Formes, couleurs, orientation
Les trois modèles

Mappemonde partagée en zones climatiques
Contenu dans un manuscrit de Macrobe du 11e siècle, cette mappemonde d’environ 17,7 cm, orientée au nord, représente un hémisphère terrestre scindée en deux parties par l’Océan dont les flots sont figurés en vert. La surface terrestre est ici partagée en grandes zones climatiques : au nord et au sud, deux zones froides inhabitables ; au centre, la zone torride, perusta zona, que traverse l’Océan équatorial, tout aussi inhabitable ; entre les zones froides et la zone torride, deux zones tempérées : au sud, temperata antipodum, vide ; au nord la zone tempérée habitée par les hommes, temperata nostra, traversée par la Méditerranée, indentée par la mer Caspienne, conçues toutes deux comme des golfes de l’Océan ; au sud, la mer Rouge (Mare rubrum). Sont précisées la ville de Siene en Égypte et les Orcades, à l’ouest, au large des côtes.

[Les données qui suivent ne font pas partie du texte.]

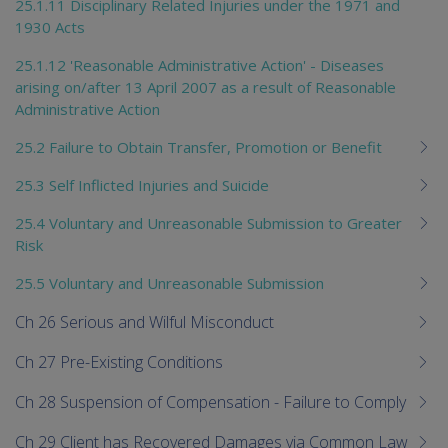
25.1.11 Disciplinary Related Injuries under the 1971 and
1930 Acts
25.1.12 'Reasonable Administrative Action' - Diseases
arising on/after 13 April 2007 as a result of Reasonable
Administrative Action
25.2 Failure to Obtain Transfer, Promotion or Benefit
25.3 Self Inflicted Injuries and Suicide
25.4 Voluntary and Unreasonable Submission to Greater
Risk
25.5 Voluntary and Unreasonable Submission
Ch 26 Serious and Wilful Misconduct
Ch 27 Pre-Existing Conditions
Ch 28 Suspension of Compensation - Failure to Comply
Ch 29 Client has Recovered Damages via Common Law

Autour de la terre sont indiqués les grands flux océaniques issus de l’Océan principal, à l’est et à l’ouest, se dirigeant vers le nord et le sud où ils se rencontrent, formant ainsi un second anneau océanique perpendiculaire au précédent.
En 54 av. J.-C., dans Le Songe de Scipion de Cicéron, Scipion Émilien, le vainqueur de Carthage, s’élève en songe au plus haut des cieux où résident les âmes d’exception. De ce point culminant, il regarde la Terre qu’il a quittée et les régions émergées lui apparaissent réduites à la dimension « d’une sorte de petite île, baignée tout alentour par la mer […] Atlantique, la grande mer, l’Océan » ; il s’étonne : « Combien cet Océan, malgré un nom si considérable, est petit ». C’est cette vision d’une Terre réduite à une modeste boule, envisagée depuis la demeure de Jupiter que rejoindront plus tard des empereurs divinisés, que concrétise, selon certains spécialistes, le globe sur la majorité des monnaies où il apparaît.
Extrait de la République de Cicéron, Le Songe de Scipion ne fut longtemps connu que par le commentaire qu’en donna Macrobe. L’œuvre constitua l’un des principaux canaux par lesquels se répandit la pensée platonicienne dans l’Occident médiéval.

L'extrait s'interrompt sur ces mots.